> **Exercise requirements**: Set down exactly, from the records below, the line with "agenciji za upravljanje" through the line with "оборудования.", and nothing else.

> **Information given**:

^^^^^^^^

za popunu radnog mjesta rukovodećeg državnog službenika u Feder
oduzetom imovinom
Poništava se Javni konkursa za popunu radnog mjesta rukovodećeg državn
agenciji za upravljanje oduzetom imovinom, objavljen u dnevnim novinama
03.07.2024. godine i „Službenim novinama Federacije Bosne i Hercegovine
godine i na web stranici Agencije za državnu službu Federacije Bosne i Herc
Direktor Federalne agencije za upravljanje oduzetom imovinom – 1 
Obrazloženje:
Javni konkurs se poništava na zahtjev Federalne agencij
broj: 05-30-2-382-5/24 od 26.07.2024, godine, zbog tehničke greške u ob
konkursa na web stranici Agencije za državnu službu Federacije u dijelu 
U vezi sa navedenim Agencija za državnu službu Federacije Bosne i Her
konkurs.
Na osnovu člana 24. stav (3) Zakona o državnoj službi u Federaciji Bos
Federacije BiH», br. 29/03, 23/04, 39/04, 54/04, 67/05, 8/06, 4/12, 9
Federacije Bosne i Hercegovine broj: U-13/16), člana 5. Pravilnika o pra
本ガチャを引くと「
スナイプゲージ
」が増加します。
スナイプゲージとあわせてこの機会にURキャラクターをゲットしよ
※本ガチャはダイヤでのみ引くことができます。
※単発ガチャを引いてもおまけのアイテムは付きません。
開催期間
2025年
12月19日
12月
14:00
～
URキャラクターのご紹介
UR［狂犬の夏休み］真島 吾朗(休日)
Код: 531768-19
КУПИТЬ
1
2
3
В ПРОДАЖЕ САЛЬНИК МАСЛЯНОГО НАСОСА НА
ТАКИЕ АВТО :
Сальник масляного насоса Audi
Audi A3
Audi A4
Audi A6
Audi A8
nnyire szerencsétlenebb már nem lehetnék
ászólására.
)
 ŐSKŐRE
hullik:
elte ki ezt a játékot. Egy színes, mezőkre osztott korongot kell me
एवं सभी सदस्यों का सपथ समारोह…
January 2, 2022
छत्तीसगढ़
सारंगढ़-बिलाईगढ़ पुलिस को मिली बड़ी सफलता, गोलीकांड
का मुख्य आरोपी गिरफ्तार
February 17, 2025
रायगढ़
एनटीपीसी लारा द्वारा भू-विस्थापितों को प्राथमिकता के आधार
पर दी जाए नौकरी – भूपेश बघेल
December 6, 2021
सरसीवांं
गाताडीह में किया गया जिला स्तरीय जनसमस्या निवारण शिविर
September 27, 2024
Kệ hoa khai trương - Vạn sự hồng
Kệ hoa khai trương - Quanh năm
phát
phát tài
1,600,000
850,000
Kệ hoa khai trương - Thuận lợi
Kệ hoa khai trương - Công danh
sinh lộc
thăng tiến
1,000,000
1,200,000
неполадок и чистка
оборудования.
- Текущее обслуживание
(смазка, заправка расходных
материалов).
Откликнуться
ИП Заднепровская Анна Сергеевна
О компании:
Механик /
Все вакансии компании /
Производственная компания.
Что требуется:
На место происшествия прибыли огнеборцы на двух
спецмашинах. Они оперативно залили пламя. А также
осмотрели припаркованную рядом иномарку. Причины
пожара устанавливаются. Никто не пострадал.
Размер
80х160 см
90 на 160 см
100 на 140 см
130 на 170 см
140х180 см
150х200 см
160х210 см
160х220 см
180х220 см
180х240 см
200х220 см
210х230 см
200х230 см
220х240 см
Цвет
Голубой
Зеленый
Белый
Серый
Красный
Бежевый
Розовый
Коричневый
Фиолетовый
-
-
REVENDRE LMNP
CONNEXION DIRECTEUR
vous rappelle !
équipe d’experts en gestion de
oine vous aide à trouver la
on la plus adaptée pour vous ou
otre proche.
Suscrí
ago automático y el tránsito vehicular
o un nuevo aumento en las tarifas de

^^^^^^^^

> **Solution to the problem**:
agenciji za upravljanje oduzetom imovinom, objavljen u dnevnim novinama
03.07.2024. godine i „Službenim novinama Federacije Bosne i Hercegovine
godine i na web stranici Agencije za državnu službu Federacije Bosne i Herc
Direktor Federalne agencije za upravljanje oduzetom imovinom – 1 
Obrazloženje:
Javni konkurs se poništava na zahtjev Federalne agencij
broj: 05-30-2-382-5/24 od 26.07.2024, godine, zbog tehničke greške u ob
konkursa na web stranici Agencije za državnu službu Federacije u dijelu 
U vezi sa navedenim Agencija za državnu službu Federacije Bosne i Her
konkurs.
Na osnovu člana 24. stav (3) Zakona o državnoj službi u Federaciji Bos
Federacije BiH», br. 29/03, 23/04, 39/04, 54/04, 67/05, 8/06, 4/12, 9
Federacije Bosne i Hercegovine broj: U-13/16), člana 5. Pravilnika o pra
本ガチャを引くと「
スナイプゲージ
」が増加します。
スナイプゲージとあわせてこの機会にURキャラクターをゲットしよ
※本ガチャはダイヤでのみ引くことができます。
※単発ガチャを引いてもおまけのアイテムは付きません。
開催期間
2025年
12月19日
12月
14:00
～
URキャラクターのご紹介
UR［狂犬の夏休み］真島 吾朗(休日)
Код: 531768-19
КУПИТЬ
1
2
3
В ПРОДАЖЕ САЛЬНИК МАСЛЯНОГО НАСОСА НА
ТАКИЕ АВТО :
Сальник масляного насоса Audi
Audi A3
Audi A4
Audi A6
Audi A8
nnyire szerencsétlenebb már nem lehetnék
ászólására.
)
 ŐSKŐRE
hullik:
elte ki ezt a játékot. Egy színes, mezőkre osztott korongot kell me
एवं सभी सदस्यों का सपथ समारोह…
January 2, 2022
छत्तीसगढ़
सारंगढ़-बिलाईगढ़ पुलिस को मिली बड़ी सफलता, गोलीकांड
का मुख्य आरोपी गिरफ्तार
February 17, 2025
रायगढ़
एनटीपीसी लारा द्वारा भू-विस्थापितों को प्राथमिकता के आधार
पर दी जाए नौकरी – भूपेश बघेल
December 6, 2021
सरसीवांं
गाताडीह में किया गया जिला स्तरीय जनसमस्या निवारण शिविर
September 27, 2024
Kệ hoa khai trương - Vạn sự hồng
Kệ hoa khai trương - Quanh năm
phát
phát tài
1,600,000
850,000
Kệ hoa khai trương - Thuận lợi
Kệ hoa khai trương - Công danh
sinh lộc
thăng tiến
1,000,000
1,200,000
неполадок и чистка
оборудования.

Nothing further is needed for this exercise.